There’s something in the way the Indigo Girls spoke to people’s trauma too. The subject of Alexandria Bombach’s “It’s Only Life After All” were a formative part of my youth, along with so many loyal fans. Some of the best material in Bombach’s film reveals the connection that people felt to Amy Ray and Emily Saliers, one that continues to have an influence to this day, but that they often seem to dismiss that angle with a self-effacing comment. It’s hard to believe that something that you love to do could have a life-changing impact on those who hear it, but the best parts of Bombach’s film reveal how none of that is calculated for these two, reminding us once again that just being true to your passion and your beliefs can be enough to make a change in this world.
In the late ‘80s and early ‘90s—when this writer was in high school and college, by the way—Indigo Girls were massive in certain circles (the ones I was in, for sure).
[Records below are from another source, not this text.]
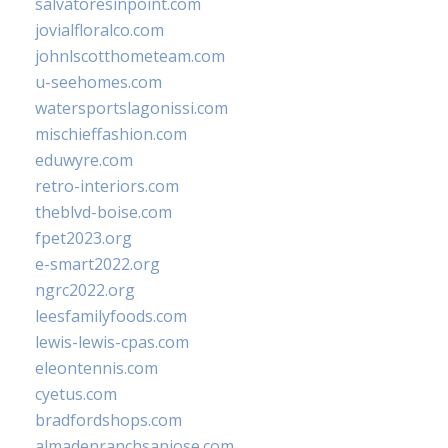
salvatoresinpoint.com
jovialfloralco.com
johnlscotthometeam.com
u-seehomes.com
watersportslagonissi.com
mischieffashion.com
eduwyre.com
retro-interiors.com
theblvd-boise.com
fpet2023.org
e-smart2022.org
ngrc2022.org
leesfamilyfoods.com
lewis-lewis-cpas.com
eleontennis.com
cyetus.com
bradfordshops.com
almadenranchsanjose.com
Their music felt unapologetically true to its creators, never calculated in a way to get fans or airplay. And that truth spoke to people who felt like they didn’t have a voice in mainstream radio, especially after Saliers and Ray came out and become icons for an entire community. It felt like the Indigo Girls used their power for good, becoming outspoken supporters for people like Indigenous activist Winona LaDuke. And yet they’re so casual about their roles in both music and activism. None of it ever feels like an act, just an understanding of how they could amplify their interests through their music and fandom.
Bombach is lucky to have a massive archive of material from their entire career from which to construct a film, but that can be a curse too as “It’s Only Life After All” wears out its welcome at close to two hours, often repeating itself as it unfolds. There’s a tighter, more focused version of this story that still has the same thrust without feeling like it drags out the concert a little too long. Still, fans will adore it, and they’re the ones who really matter.
The fans are kind of all that matters to Judy Blume too. Her connection with them, revealed in Davina Pardo and Leah Wolchok’s “Judy Blume Forever,” is undeniably moving. The author of so many beloved books felt like a person that readers could trust, often even more than their parents, and when Blume opens boxes of letters from fans, many of whom she responded to, her impact on the world is remarkably moving. Sadly, the movie around her doesn’t quite rise to her level. Blume is a massively influential writer, one who has never gotten quite the critical attention she deserves, but this movie seems content to hit all the chronological and career life markers instead of doing the work about what inspired Blume or how she inspired others. Blume is a charming interview subject, but one gets the impression that you could learn as much about her with a dinner conversation as you do here, and that’s a shame.